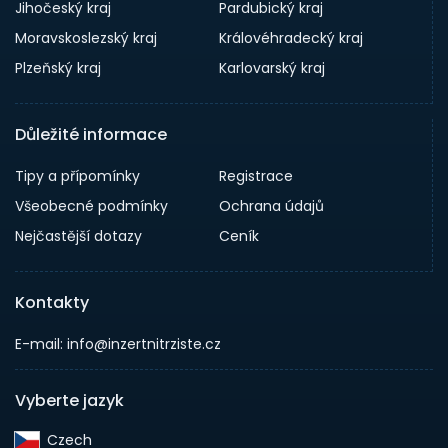
Jihočeský kraj
Pardubický kraj
Moravskoslezský kraj
Královéhradecký kraj
Plzeňský kraj
Karlovarský kraj
Důležité informace
Tipy a přípomínky
Registrace
Všeobecné podmínky
Ochrana údajů
Nejčastější dotazy
Ceník
Kontakty
E-mail: info@inzertnitrziste.cz
Vyberte jazyk
Czech‎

WORK TASK:
What is needed is the whole listing again, exactly as written, with the images left out.

ANSWER TO THIS EXERCISE:
Jihočeský kraj
Pardubický kraj
Moravskoslezský kraj
Královéhradecký kraj
Plzeňský kraj
Karlovarský kraj
Důležité informace
Tipy a přípomínky
Registrace
Všeobecné podmínky
Ochrana údajů
Nejčastější dotazy
Ceník
Kontakty
E-mail: info@inzertnitrziste.cz
Vyberte jazyk
Czech‎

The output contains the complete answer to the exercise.